Bancomat assaltato nel Cosentino, il gip dispone i domiciliari per un 25enne
Arresto non convalidato dopo l’interrogatorio, l’indagine si allarga alla raffica di colpi in Calabria
Il giudice per le indagini preliminari del Tribunale di Cosenza, Letizia Benigno, non ha convalidato l’arresto in carcere del 25enne pugliese Josef Nicoletto, fermato nei giorni scorsi a Rogliano. All’esito dell’interrogatorio, il gip ha ritenuto più adeguata la misura degli arresti domiciliari, giudicandola proporzionata al quadro indiziario attuale. Secondo il giudice non sussistono né il pericolo di fuga né il rischio di reiterazione del reato. L’indagato è difeso dall’avvocato Pasquale Marzocchi.
L’indagine sul colpo al bancomat
Nicoletto è accusato, in concorso con altri soggetti al momento non identificati, di un furto pluriaggravato ai danni dello sportello bancomat della Banca Centro Calabria a Santo Stefano di Rogliano. Il fermo è stato eseguito dai carabinieri del Comando provinciale di Cosenza e della Compagnia di Rogliano, su decreto del pubblico ministero Veronica Rizzaro, nell’ambito di un’inchiesta coordinata dalla Procura guidata da Vincenzo Capomolla.
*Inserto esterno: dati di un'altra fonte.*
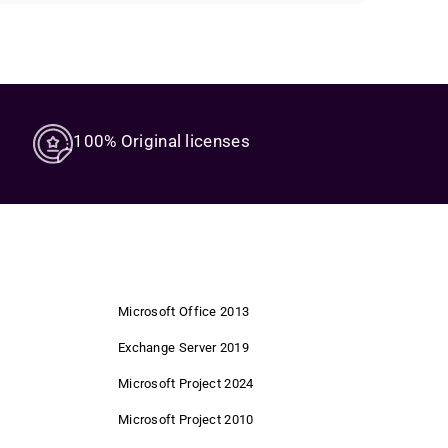
rt strategies, modern technology, and genuine
tly simplifies your digital work and browsing.
to use.
ues easy operation and quick access to modern apps.
asing advantages for ourselves – and for you.
cus on what matters.
100% Original licenses
nditions.
Microsoft Office 2013
Exchange Server 2019
Microsoft Project 2024
ing.
Microsoft Project 2010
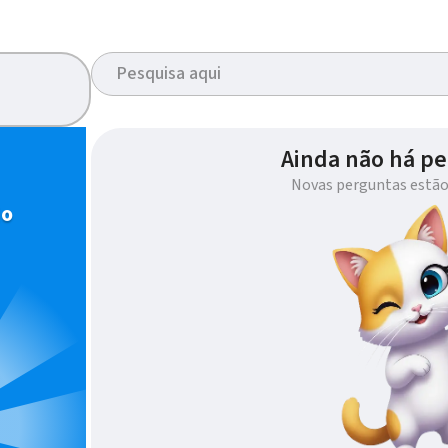
Ainda não há pe
Novas perguntas estão
io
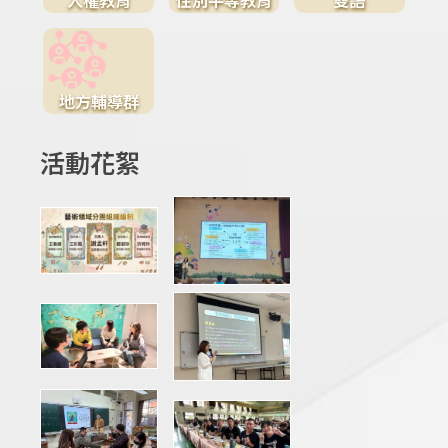
地方輔導群
活動花絮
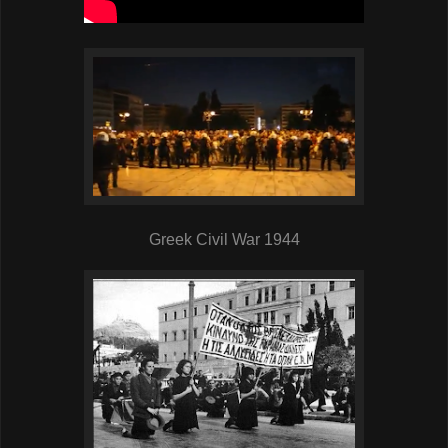
Greek Civil War 1944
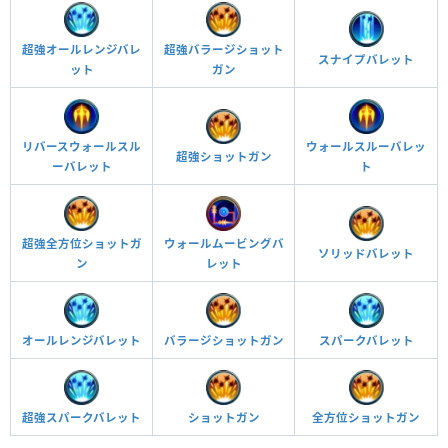
超強オールレンジバレ
超強バラージショット
スナイプバレット
ット
ガン
リバースウォールスル
ウォールスルーバレッ
超強ショットガン
ーバレット
ト
ウォールムービングバ
超強全方位ショットガ
ソリッドバレット
レット
ン
オールレンジバレット
スパークバレット
バラージショットガン
超強スパークバレット
ショットガン
全方位ショットガン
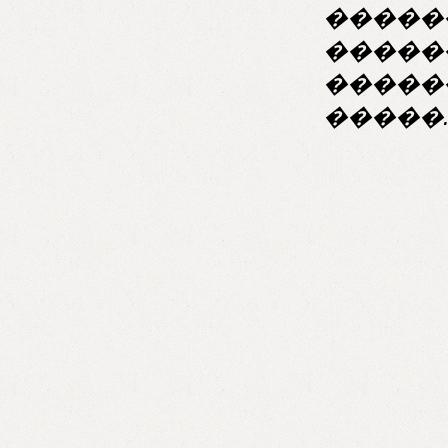
�����
�����
������
�����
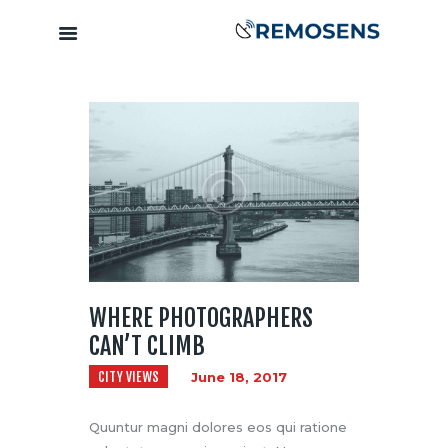
Home
About
Our Services
Training &
Capacity
Building
Clients &
WHERE PHOTOGRAPHERS
Partners
CAN’T CLIMB
Contact
CITY VIEWS
June 18, 2017
Quuntur magni dolores eos qui ratione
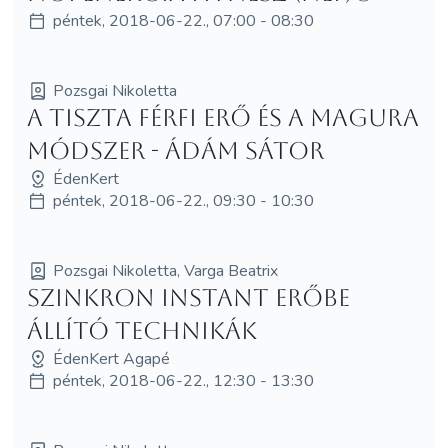
péntek, 2018-06-22., 07:00 - 08:30
Pozsgai Nikoletta
A Tiszta Férfi Erő és a MagUra
módszer - Ádám Sátor
ÉdenKert
péntek, 2018-06-22., 09:30 - 10:30
Pozsgai Nikoletta, Varga Beatrix
Szinkron Instant Erőbe
Állító technikák
ÉdenKert Agapé
péntek, 2018-06-22., 12:30 - 13:30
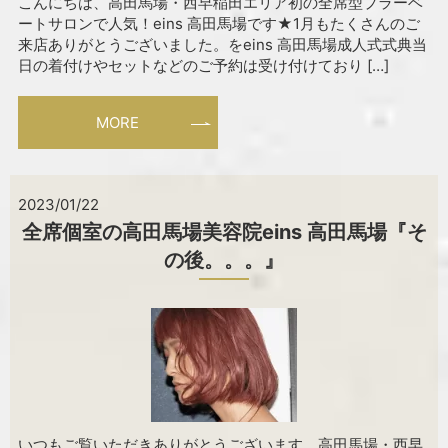
こんにちは、高田馬場・西早稲田エリア初の全席型プラーベ
ートサロンで人気！eins 高田馬場です★1月もたくさんのご
来店ありがとうございました。をeins 高田馬場成人式式典当
日の着付けやセットなどのご予約は受け付けており […]
MORE
2023/01/22
全席個室の高田馬場美容院eins 高田馬場『そ
の後。。。』
いつもご覧いただきありがとうございます。高田馬場・西早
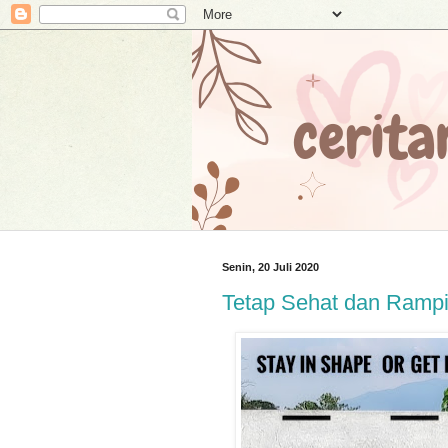
Senin, 20 Juli 2020
Tetap Sehat dan Rampi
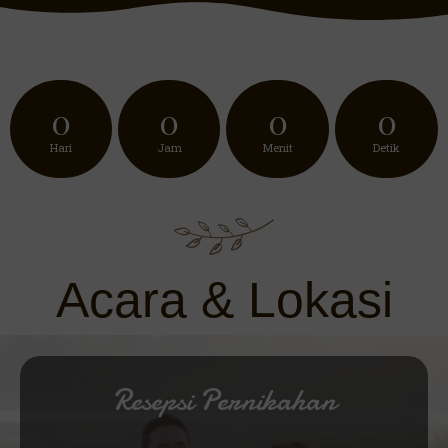
0
0
0
0
Hari
Jam
Menit
Detik
Acara & Lokasi
Resepsi Pernikahan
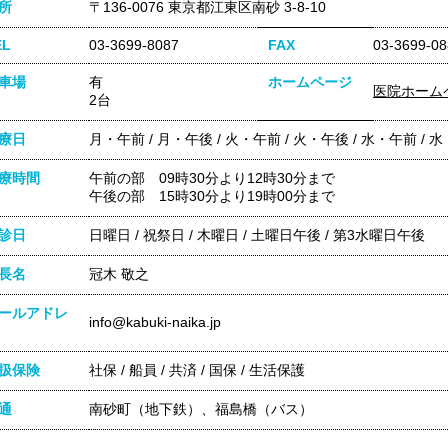
所
〒136-0076 東京都江東区南砂 3-8-10
EL
03-3699-8087
FAX
03-3699-08
車場
有
ホームページ
医院ホーム
2台
療日
月・午前 / 月・午後 / 火・午前 / 火・午後 / 水・午前 / 
療時間
午前の部 09時30分より12時30分まで
午後の部 15時30分より19時00分まで
診日
日曜日 / 祝祭日 / 木曜日 / 土曜日午後 / 第3水曜日午後
長名
冠木 敬之
ールアドレ
info@kabuki-naika.jp
扱保険
社保 / 船員 / 共済 / 国保 / 生活保護
通
南砂町（地下鉄）、福島橋（バス）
La pista della banda e la raffica di assalti
Il colpo, messo a segno con la tecnica della “marmotta”, avrebbe fruttato circa 100 mila euro. Cinque le persone coinvolte: quattro sarebbero fuggite in auto, mentre Nicoletto avrebbe tentato la fuga a piedi. Gli investigatori hanno acquisito immagini di videosorveglianza e avviato rilievi sul posto. L’episodio si inserisce in una serie di assalti a bancomat registrati nelle ultime settimane in Calabria. Le indagini puntano ora a verificare eventuali collegamenti tra i colpi avvenuti nel Cosentino, nel Catanzarese e nel Reggino.